[did you know?]
As I've said before, I think using humor to communicate very serious subjects is powerful.
People have a tendency to ignore things that they don't want to think about.
Not knowing, whilst the opposite of actually helping, feels somehow more comfortable than finding out and knowing for sure.
People often don't go to the doctor when they probably should, people don't tend to be rigorous in prophylactic measures recommended by doctors and so people often cognitively disengage from communication that makes them confront possible unpleasantness they would rather ignore.
These are not rational behaviors but they are very human ones.
In a recent study, the primary reason people didn't go in to be screened for colon cancer was fear.
Research also suggests that simply making screening top of mind can lead to more people getting tests.
Humour is a very powerful human emotion and driver of behavioral change - using it to overcome fear and avoidance can be a smart strategy to drive awareness of the issue and open up a potentially awkward conversation.
Which leads me to introduce Branko:
Branko | The Prostate Czech
A Man. A Cause. A Finger.
He moves like a heavy Central European fog: dense, mysterious, yet insistent.
It is whispered that he hails from Kladno, a proud Czech Republic city steeped in masculine traditions of steel mills and mining.

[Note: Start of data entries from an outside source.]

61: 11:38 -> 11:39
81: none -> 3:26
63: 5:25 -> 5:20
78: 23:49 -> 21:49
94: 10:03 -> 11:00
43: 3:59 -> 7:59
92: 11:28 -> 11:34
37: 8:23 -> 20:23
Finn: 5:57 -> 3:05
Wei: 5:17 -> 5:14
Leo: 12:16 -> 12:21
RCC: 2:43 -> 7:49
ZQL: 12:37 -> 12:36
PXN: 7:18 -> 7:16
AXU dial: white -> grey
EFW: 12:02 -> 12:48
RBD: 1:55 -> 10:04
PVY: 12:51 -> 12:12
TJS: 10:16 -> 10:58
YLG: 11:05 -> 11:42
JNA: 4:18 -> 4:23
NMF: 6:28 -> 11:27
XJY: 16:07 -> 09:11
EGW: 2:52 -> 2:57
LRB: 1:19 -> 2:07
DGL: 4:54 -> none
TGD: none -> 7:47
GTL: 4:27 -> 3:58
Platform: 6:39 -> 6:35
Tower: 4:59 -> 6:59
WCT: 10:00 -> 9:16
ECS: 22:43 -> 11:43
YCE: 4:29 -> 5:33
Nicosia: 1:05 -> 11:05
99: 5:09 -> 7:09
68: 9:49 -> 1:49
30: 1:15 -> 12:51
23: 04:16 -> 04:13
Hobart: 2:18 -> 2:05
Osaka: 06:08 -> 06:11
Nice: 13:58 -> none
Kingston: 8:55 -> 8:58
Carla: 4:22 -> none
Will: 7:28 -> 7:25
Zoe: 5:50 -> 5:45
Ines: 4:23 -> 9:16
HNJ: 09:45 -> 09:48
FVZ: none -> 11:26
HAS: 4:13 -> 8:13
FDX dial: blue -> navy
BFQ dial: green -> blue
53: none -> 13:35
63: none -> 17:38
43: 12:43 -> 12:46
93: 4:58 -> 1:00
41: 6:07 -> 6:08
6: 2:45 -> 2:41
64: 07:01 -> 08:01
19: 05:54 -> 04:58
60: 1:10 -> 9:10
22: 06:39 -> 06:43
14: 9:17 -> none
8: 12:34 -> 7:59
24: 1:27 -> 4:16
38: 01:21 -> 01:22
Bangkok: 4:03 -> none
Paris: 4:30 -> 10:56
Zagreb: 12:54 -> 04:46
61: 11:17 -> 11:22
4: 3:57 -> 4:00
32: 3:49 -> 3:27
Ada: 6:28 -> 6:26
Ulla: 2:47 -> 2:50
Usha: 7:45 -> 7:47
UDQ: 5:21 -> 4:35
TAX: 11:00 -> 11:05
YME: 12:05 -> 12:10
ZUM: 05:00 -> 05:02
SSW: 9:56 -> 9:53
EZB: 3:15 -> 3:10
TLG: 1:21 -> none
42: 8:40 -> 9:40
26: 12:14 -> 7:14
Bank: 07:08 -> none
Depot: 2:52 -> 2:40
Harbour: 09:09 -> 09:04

Witnesses say he travels light, armed with latex gloves, a tracksuit, and very little patience.
His methods? Unorthodox. His touch? Unforgiving.
So contact your family doctor and get checked before you get checked.
[PS - The decision to get prostate screening is a complex and personal one - please check with your doctor - the consensus seems to be that men over 45 or 50 should probably ask about whether screening is right for them.]